The 50,000-square-mile Anadarko Basin, which is centered in western Oklahoma but extends into the Texas Panhandle and western Kansas, has seen its ups and downs during the Shale Era. Back in the early-to-mid 2010s — after the booms in the Bakken and the Eagle Ford, and before the Permian took (and held) the spotlight — it seemed for a moment that all eyes were on the Anadarko’s SCOOP/STACK (see Figure 1 below; we’ll make brief mention of the adjoining Ardmore Basin in Part 2). Production from horizontal wells in the Anadarko continued rising through 2019, with crude oil output peaking at about 500 Mb/d and natural gas production approaching 7 Bcf/d.

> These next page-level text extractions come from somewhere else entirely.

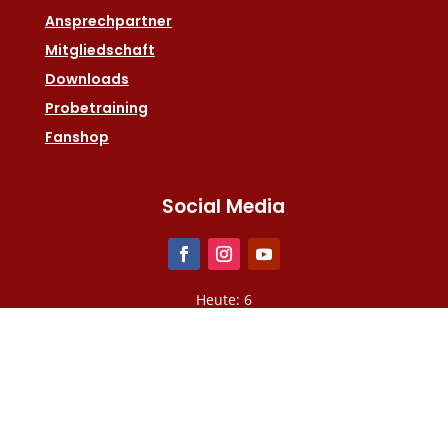
Ansprechpartner
Mitgliedschaft
Downloads
Probetraining
Fanshop
Social Media
Heute: 6
Gesamt: 2566015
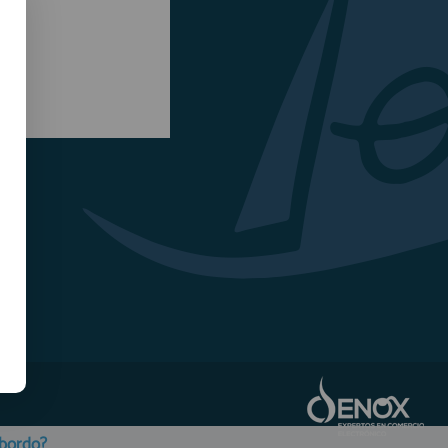
obordo?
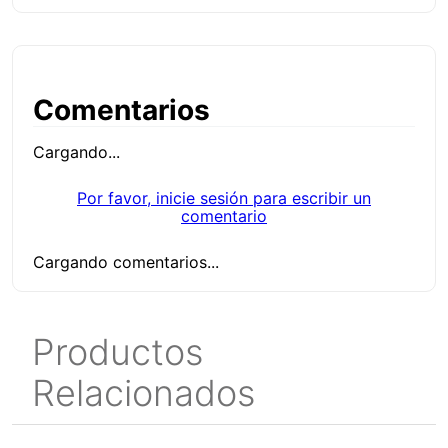
Comentarios
Cargando...
Por favor, inicie sesión para escribir un
comentario
Cargando comentarios...
Productos
Relacionados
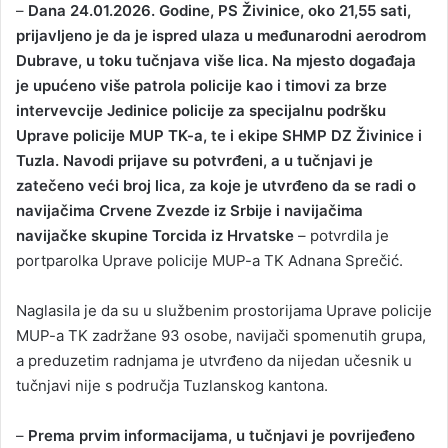
–
Dana 24.01.2026. Godine, PS Živinice, oko 21,55 sati,
prijavljeno je da je ispred ulaza u međunarodni aerodrom
Dubrave, u toku tučnjava više lica. Na mjesto događaja
je upućeno više patrola policije kao i timovi za brze
intervevcije Јedinice policije za specijalnu podršku
Uprave policije MUP TK-a, te i ekipe SHMP DZ Živinice i
Tuzla. Navodi prijave su potvrđeni, a u tučnjavi je
zatečeno veći broj lica, za koje je utvrđeno da se radi o
navijačima Crvene Zvezde iz Srbije i navijačima
navijačke skupine Torcida iz Hrvatske
– potvrdila je
portparolka Uprave policije MUP-a TK Adnana Sprečić.
Naglasila je da su u službenim prostorijama Uprave policije
MUP-a TK zadržane 93 osobe, navijači spomenutih grupa,
a preduzetim radnjama je utvrđeno da nijedan učesnik u
tučnjavi nije s područja Tuzlanskog kantona.
–
Prema prvim informacijama, u tučnjavi je povrijeđeno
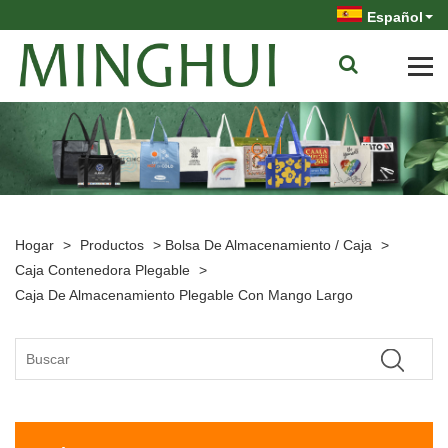
Español
Hogar
>
Productos
>
Bolsa De Almacenamiento / Caja
>
Caja Contenedora Plegable
>
Caja De Almacenamiento Plegable Con Mango Largo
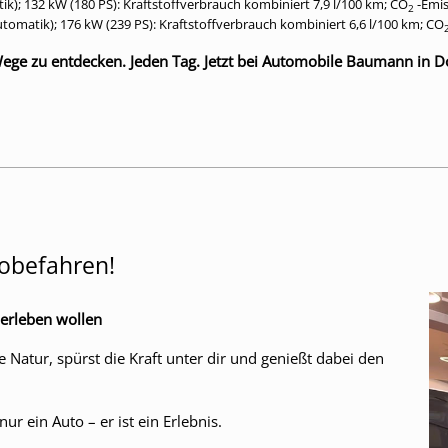
k); 132 kW (180 PS): Kraftstoffverbrauch kombiniert 7,9 l/100 km; CO
-Emis
2
tomatik); 176 kW (239 PS): Kraftstoffverbrauch kombiniert 6,6 l/100 km; CO
 Wege zu entdecken. Jeden Tag. Jetzt bei Automobile Baumann in 
robefahren!
 erleben wollen
ie Natur, spürst die Kraft unter dir und genießt dabei den
ur ein Auto – er ist ein Erlebnis.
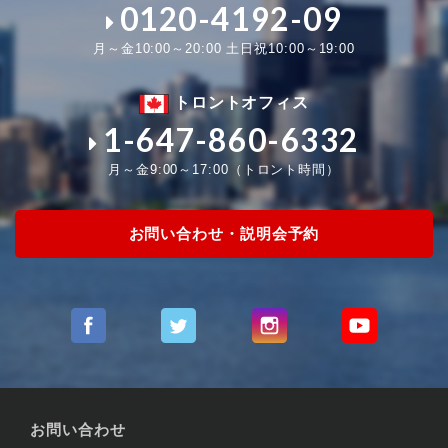
0120-4192-09
月～金10:00～20:00 土日祝10:00～19:00
トロントオフィス
1-647-860-6332
月～金9:00～17:00（トロント時間）
お問い合わせ・説明会予約
お問い合わせ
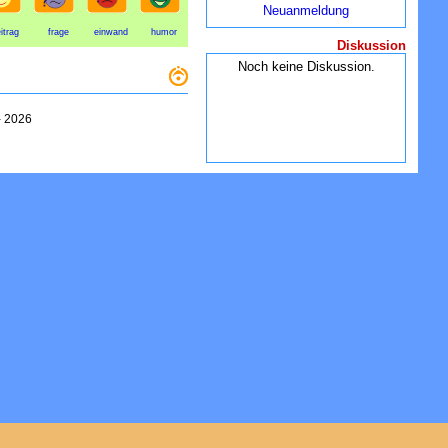
Neuanmeldung
itrag
frage
einwand
humor
Diskussion
Noch keine Diskussion.
-
2026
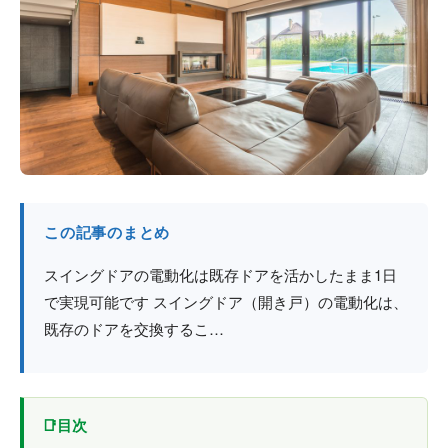
防火戸
埼玉
用語集
法人のお客様へ
茨城
コラム
栃木
最新情報
群馬
関西エリア
この記事のまとめ
スイングドアの電動化は既存ドアを活かしたまま1日
で実現可能です スイングドア（開き戸）の電動化は、
既存のドアを交換するこ…
目次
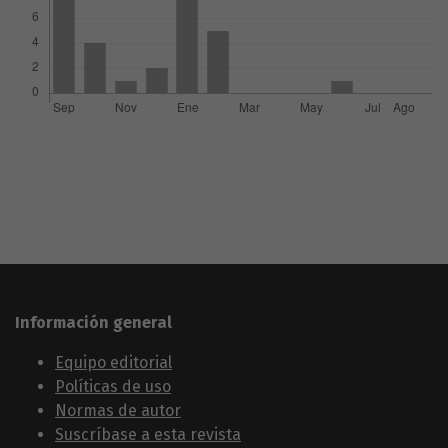
Información general
Equipo editorial
Políticas de uso
Normas de autor
Suscríbase a esta revista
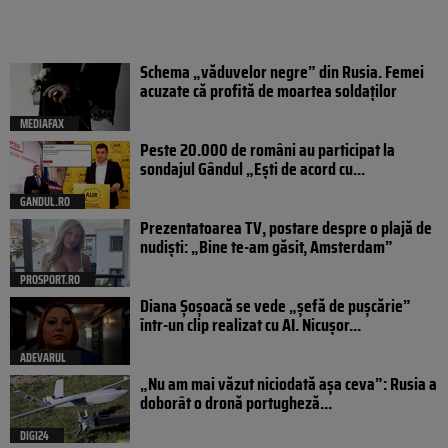
Schema „văduvelor negre” din Rusia. Femei
acuzate că profită de moartea soldaților
MEDIAFAX
Peste 20.000 de români au participat la
sondajul Gândul „Ești de acord cu...
GANDUL.RO
Prezentatoarea TV, postare despre o plajă de
nudiști: „Bine te-am găsit, Amsterdam”
PROSPORT.RO
Diana Șoșoacă se vede „șefă de pușcărie”
într-un clip realizat cu AI. Nicușor...
ADEVARUL
„Nu am mai văzut niciodată așa ceva”: Rusia a
doborât o dronă portugheză...
DIGI24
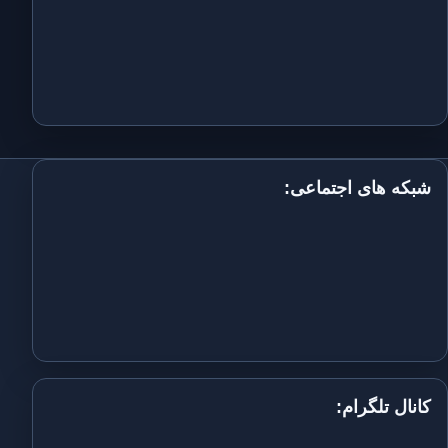
شبکه های اجتماعی:
کانال تلگرام:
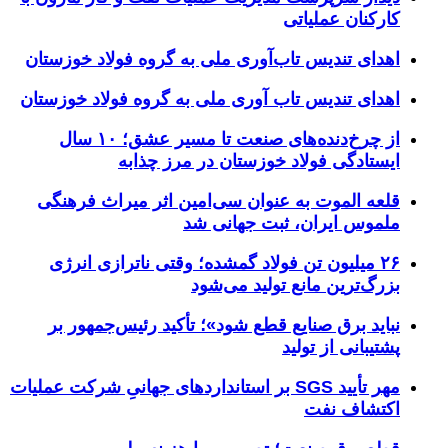
کارکنان عملیاتی
اهدای تندیس تاب‌آوری ملی به گروه فولاد خوزستان
اهدای تندیس تاب آوری ملی به گروه فولاد خوزستان
از چرخ‌دنده‌های صنعت تا مسیر عشق؛ ۱۰ سال
ایستادگی فولاد خوزستان در مرز چذابه
قلعه الموت به عنوان سی‌امین اثر میراث‌ فرهنگی
ملموس ایران، ثبت جهانی شد
۲۶ میلیون تن فولاد گمشده؛ وقتی ناترازی انرژی
بزرگ‌ترین مانع تولید می‌شود
نباید برق صنایع قطع شود»؛ تأکید رئیس‌جمهور بر
پشتیبانی از تولید
مهر تأیید SGS بر استانداردهای جهانیِ شرکت عملیات
اکتشاف نفت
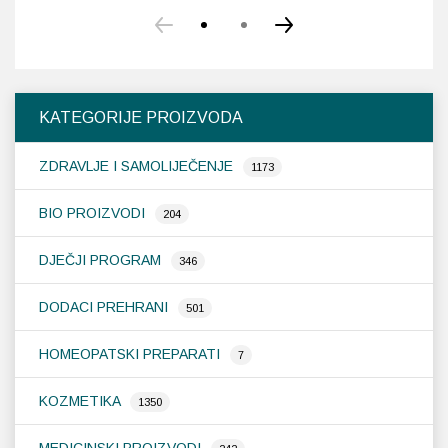
KATEGORIJE PROIZVODA
ZDRAVLJE I SAMOLIJEČENJE
1173
BIO PROIZVODI
204
DJEČJI PROGRAM
346
DODACI PREHRANI
501
HOMEOPATSKI PREPARATI
7
KOZMETIKA
1350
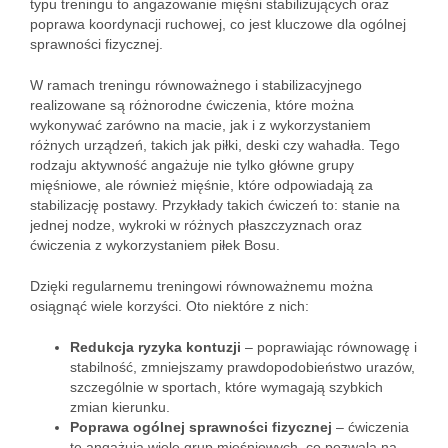
typu treningu to angażowanie mięśni stabilizujących oraz
poprawa koordynacji ruchowej, co jest kluczowe dla ogólnej
sprawności fizycznej.
W ramach treningu równoważnego i stabilizacyjnego
realizowane są różnorodne ćwiczenia, które można
wykonywać zarówno na macie, jak i z wykorzystaniem
różnych urządzeń, takich jak piłki, deski czy wahadła. Tego
rodzaju aktywność angażuje nie tylko główne grupy
mięśniowe, ale również mięśnie, które odpowiadają za
stabilizację postawy. Przykłady takich ćwiczeń to: stanie na
jednej nodze, wykroki w różnych płaszczyznach oraz
ćwiczenia z wykorzystaniem piłek Bosu.
Dzięki regularnemu treningowi równoważnemu można
osiągnąć wiele korzyści. Oto niektóre z nich:
Redukcja ryzyka kontuzji
– poprawiając równowagę i
stabilność, zmniejszamy prawdopodobieństwo urazów,
szczególnie w sportach, które wymagają szybkich
zmian kierunku.
Poprawa ogólnej sprawności fizycznej
– ćwiczenia
te angażują wiele grup mięśniowych, co pozwala na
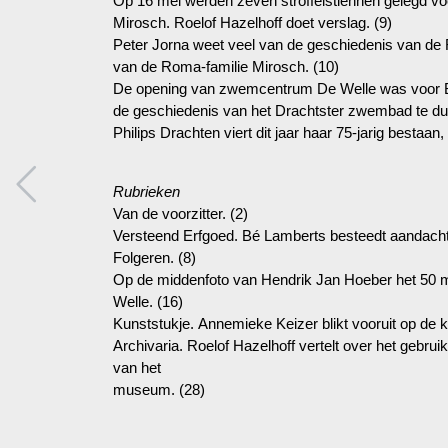
Op 16 mei werden zeven stroffelstiennen gelegd vo
Mirosch. Roelof Hazelhoff doet verslag. (9)
Peter Jorna weet veel van de geschiedenis van de R
van de Roma-familie Mirosch. (10)
De opening van zwemcentrum De Welle was voor B
de geschiedenis van het Drachtster zwembad te dui
Philips Drachten viert dit jaar haar 75-jarig bestaan,
Rubrieken
Van de voorzitter. (2)
Versteend Erfgoed. Bé Lamberts besteedt aandacht
Folgeren. (8)
Op de middenfoto van Hendrik Jan Hoeber het 50
Welle. (16)
Kunststukje. Annemieke Keizer blikt vooruit op de
Archivaria. Roelof Hazelhoff vertelt over het gebrui
van het
museum. (28)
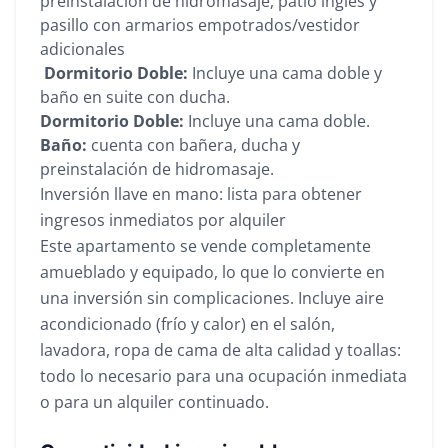
preinstalación de hidromasaje, patio inglés y
pasillo con armarios empotrados/vestidor
adicionales
Dormitorio Doble:
Incluye una cama doble y
baño en suite con ducha.
Dormitorio Doble:
Incluye una cama doble.
Baño:
cuenta con bañera, ducha y
preinstalación de hidromasaje.
Inversión llave en mano: lista para obtener
ingresos inmediatos por alquiler
Este apartamento se vende completamente
amueblado y equipado, lo que lo convierte en
una inversión sin complicaciones. Incluye aire
acondicionado (frío y calor) en el salón,
lavadora, ropa de cama de alta calidad y toallas:
todo lo necesario para una ocupación inmediata
o para un alquiler continuado.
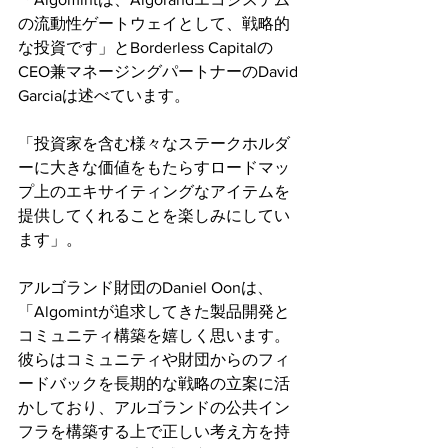
の流動性ゲートウェイとして、戦略的
な投資です」とBorderless Capitalの
CEO兼マネージングパートナーのDavid 
Garciaは述べています。
「投資家を含む様々なステークホルダ
ーに大きな価値をもたらすロードマッ
プ上のエキサイティングなアイテムを
提供してくれることを楽しみにしてい
ます」。
アルゴランド財団のDaniel Oonは、
「Algomintが追求してきた製品開発と
コミュニティ構築を嬉しく思います。
彼らはコミュニティや財団からのフィ
ードバックを長期的な戦略の立案に活
かしており、アルゴランドの公共イン
フラを構築する上で正しい考え方を持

But a combination of the Covid shock and better rock (and economics) elsewhere — especially the Permian — took the wind out of the Anadarko’s sails; so did the determination there was “pressure communication” between the STACK’s Meramec and Woodford formations, complicating development there. (Put simply, pressure communication means that wells in one formation are interfering with the other rather than behaving independently — a bad thing.) E&Ps in the play ratcheted down their Oklahoma capex; production sagged and then plateaued at less-impressive levels: about 300 Mb/d of oil and 5 to 5.5 Bcf/d of gas in recent years.